In the records that follow, find each line with "Seline" and pull it out.

■ Material provided
--*--
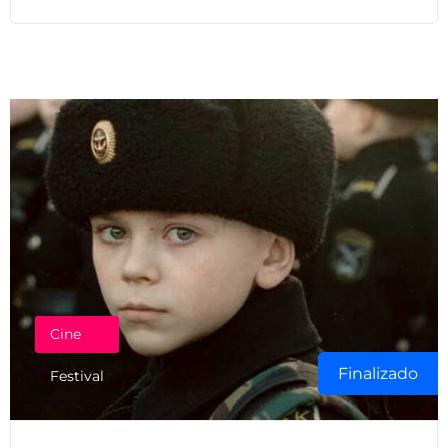
Cine
Finalizado
Festival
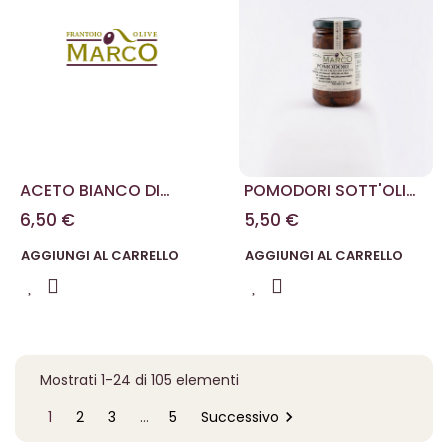
ACETO BIANCO DI
POMODORI SOTT'OLIO
MODENA 100 ML
290 G
6,50 €
5,50 €
AGGIUNGI AL CARRELLO
AGGIUNGI AL CARRELLO
Mostrati 1-24 di 105 elementi

1
2
3
…
5
Successivo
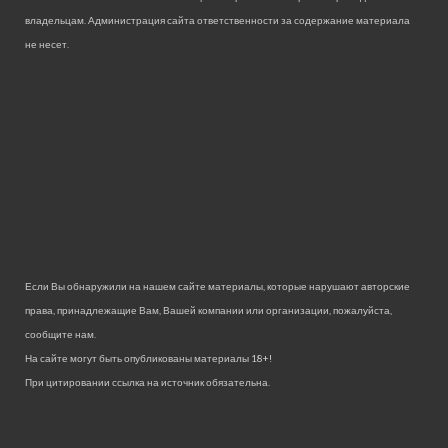
владельцам. Администрация сайта ответственности за содержание материала
не несет.
Если Вы обнаружили на нашем сайте материалы, которые нарушают авторские
права, принадлежащие Вам, Вашей компании или организации, пожалуйста,
сообщите нам.
На сайте могут быть опубликованы материалы 18+!
При цитировании ссылка на источник обязательна.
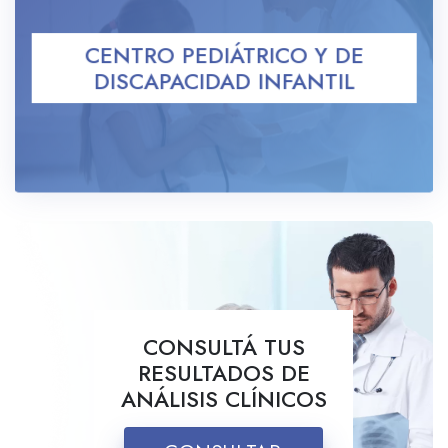
CENTRO PEDIÁTRICO Y DE
DISCAPACIDAD INFANTIL
CONSULTÁ TUS
RESULTADOS DE
ANÁLISIS CLÍNICOS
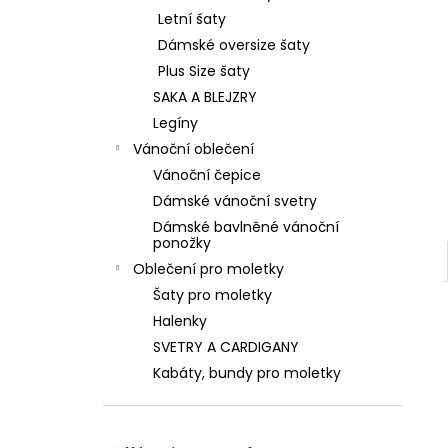
Letní šaty
Dámské oversize šaty
Plus Size šaty
SAKA A BLEJZRY
Legíny
Vánoční oblečení
Vánoční čepice
Dámské vánoční svetry
Dámské bavlněné vánoční
ponožky
Oblečení pro moletky
Šaty pro moletky
Halenky
SVETRY A CARDIGANY
Kabáty, bundy pro moletky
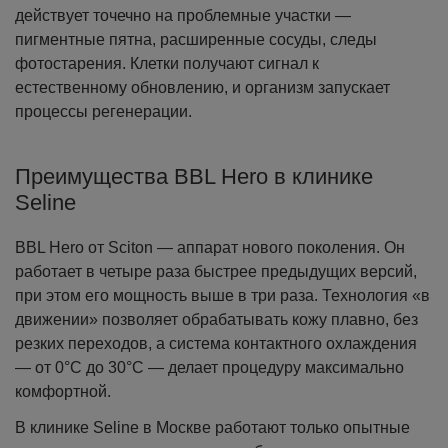
действует точечно на проблемные участки —
пигментные пятна, расширенные сосуды, следы
фотостарения. Клетки получают сигнал к
естественному обновлению, и организм запускает
процессы регенерации.
Преимущества BBL Hero в клинике
Seline
BBL Hero от Sciton — аппарат нового поколения. Он
работает в четыре раза быстрее предыдущих версий,
при этом его мощность выше в три раза. Технология «в
движении» позволяет обрабатывать кожу плавно, без
резких переходов, а система контактного охлаждения
— от 0°C до 30°C — делает процедуру максимально
комфортной.
В клинике Seline в Москве работают только опытные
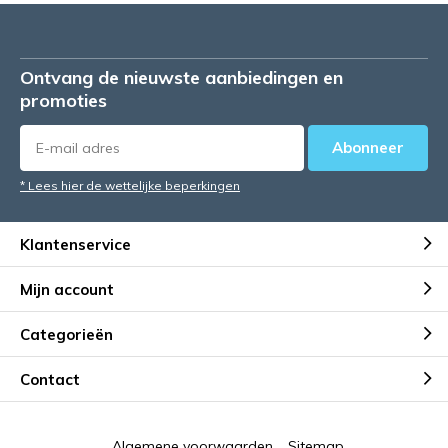
Ontvang de nieuwste aanbiedingen en
promoties
Abonneer
* Lees hier de wettelijke beperkingen
Klantenservice
Mijn account
Categorieën
Contact
Algemene voorwaarden
Sitemap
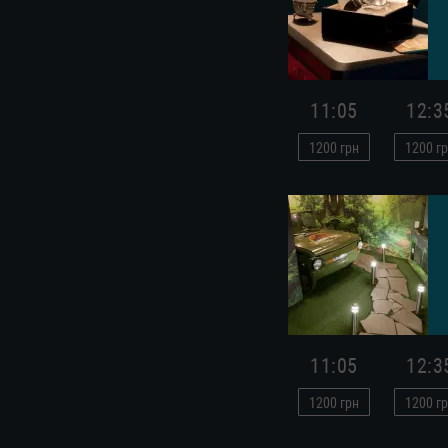
11:05
12:3
1200
грн
1200
гр
11:05
12:3
1200
грн
1200
гр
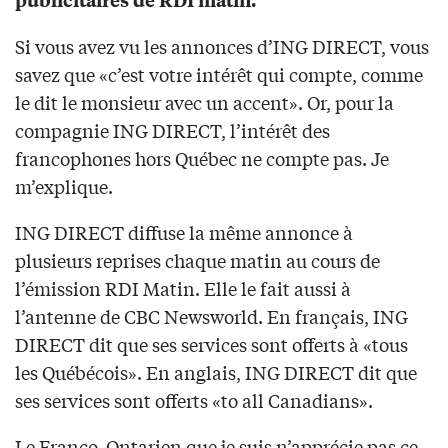
Si vous avez vu les annonces d’ING DIRECT, vous
savez que «c’est votre intérêt qui compte, comme
le dit le monsieur avec un accent». Or, pour la
compagnie ING DIRECT, l’intérêt des
francophones hors Québec ne compte pas. Je
m’explique.
ING DIRECT diffuse la même annonce à
plusieurs reprises chaque matin au cours de
l’émission RDI Matin. Elle le fait aussi à
l’antenne de CBC Newsworld. En français, ING
DIRECT dit que ses services sont offerts à «tous
les Québécois». En anglais, ING DIRECT dit que
ses services sont offerts «to all Canadians».
Le Franco-Ontarien que je suis n’apprécie pas ce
--*--
■ Worked solution
Seline
В клинике Seline в Москве работают только опытные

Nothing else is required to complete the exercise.